< 1 Kronieken 3 >

1 Dezen nu waren de kinderen van David, die hem te Hebron geboren zijn: de eerstgeborene Amnon, van Ahinoam, de Jizreelietische; de tweede Daniel, van Abigail, de Karmelietische;
Pa inge wen natul David su isusla ke el muta in acn Hebron: Amnon, el pa matu ac nina kial pa Ahinoam, sie mutan Jezreel. Akluo pa Daniel, nina kial pa Abigail, sie mutan Carmel.
2 De derde Absalom, de zoon van Maacha, de dochter van Thalmai, de koning te Gesur; de vierde Adonia, de zoon van Haggith;
Aktolu pa Absalom, nina kial pa Maacah, acn natul Tokosra Talmai mwet Geshur. Akakosr pa Adonijah, nina kial pa Haggith.
3 De vijfde Sefatja, van Abital; de zesde Jithream, van zijn huisvrouw Egla.
Aklimekosr pa Shephatiah, nina kial pa Abital. Akonkosr pa Ithream, nina kial pa Eglah.
4 Zes zijn hem te Hebron geboren; want hij regeerde daar zeven jaren en zes maanden; en drie en dertig jaren regeerde hij te Jeruzalem.
Tulik onkosr inge kewa isusla in acn Hebron ke lusen yac itkosr tafu ma David el leum in acn we. David el tuh leum in acn Jerusalem ke lusen yac tolngoul tolu,
5 Dezen nu zijn hem te Jeruzalem geboren: Simea, en Sobab, en Nathan, en Salomo; deze vier zijn van Bath-Sua, de dochter van Ammiel;
ac pus pac wen isusla nu sel in acn we.

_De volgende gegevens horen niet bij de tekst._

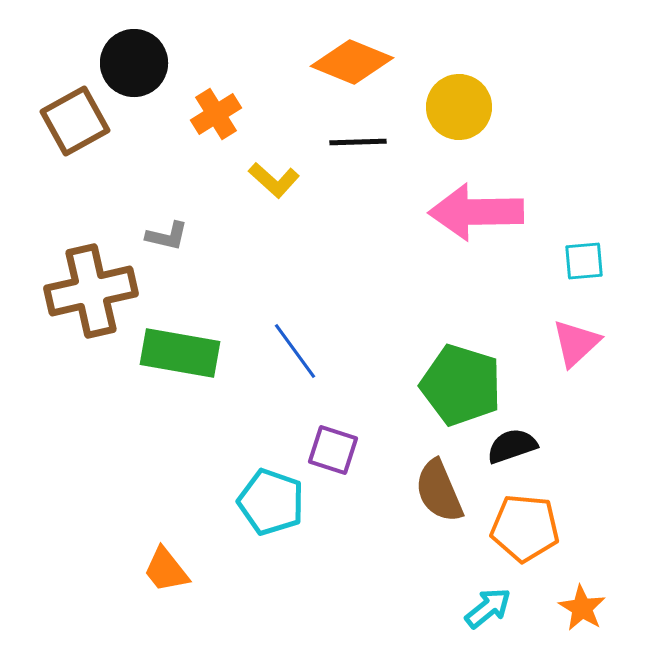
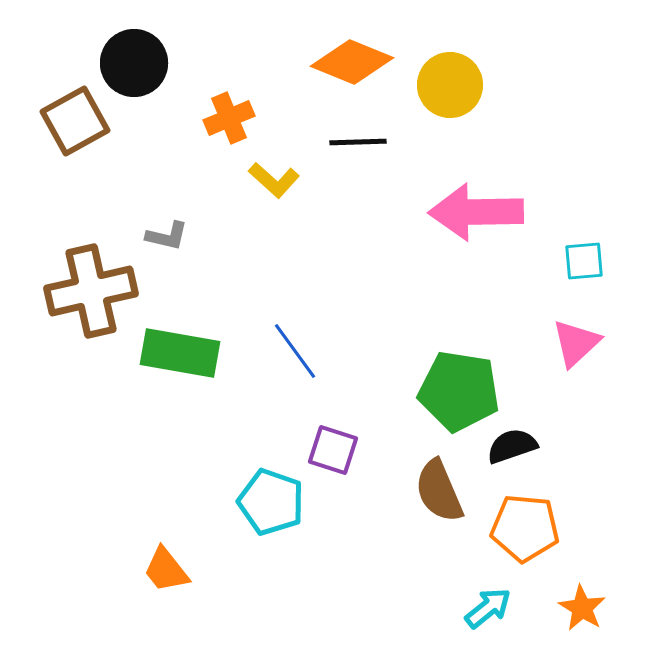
yellow circle: moved 9 px left, 22 px up
orange cross: moved 13 px right, 4 px down; rotated 9 degrees clockwise
green pentagon: moved 2 px left, 6 px down; rotated 8 degrees counterclockwise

Bathsheba, mutan kial David su ma natul Ammiel, el oswela wen akosr natul David: elos pa Shimea, Shobab, Nathan, ac Solomon.
6 Daartoe Jibchar, en Elisama, en Elifelet,
Oasr pac wen eu natul David: elos pa Ibhar, Elishua, Elpelet,
7 En Nogah, en Nefeg, en Jafia,
Nogah, Nepheg, Japhia,
8 En Elisama, en Eljada, en Elifelet, negen.
Elishama, Eliada, ac Eliphelet.
9 Deze allen zijn zonen van David, behalve de kinderen der bijwijven, en Thamar hun zuster.
Sayen wen natul David inge, oasr pac wen natul sin mutan kulansap kial. Oasr pac sie acn natul David, el pa Tamar.
10 Salomo's zoon nu was Rehabeam; zijn zoon was Abia; zijn zoon was Asa; zijn zoon was Josafat;
Pa inge takin wen natul Tokosra Solomon, fwil nu ke fwil: Solomon, Rehoboam, Abijah, Asa, Jehoshaphat,
11 Zijn zoon was Joram; zijn zoon was Ahazia; zijn zoon was Joas;
Jehoram, Ahaziah, Joash,
12 Zijn zoon was Amazia; zijn zoon was Azaria; zijn zoon was Jotham;
Amaziah, Uzziah, Jotham,
13 Zijn zoon was Achaz; zijn zoon was Hizkia; zijn zoon was Manasse;
Ahaz, Hezekiah, Manasseh,
14 Zijn zoon was Amon; zijn zoon was Josia.
Amon, ac Josiah.
15 De zonen van Josia nu waren dezen: de eerstgeborene Johanan, de tweede Jojakim, de derde Zedekia, de vierde Sallum.
Oasr wen akosr natul Josiah: elos pa Johanan, Jehoiakim, Zedekiah, ac Joahaz.
16 De kinderen van Jojakim nu waren: Jechonia zijn zoon, Zedekia zijn zoon.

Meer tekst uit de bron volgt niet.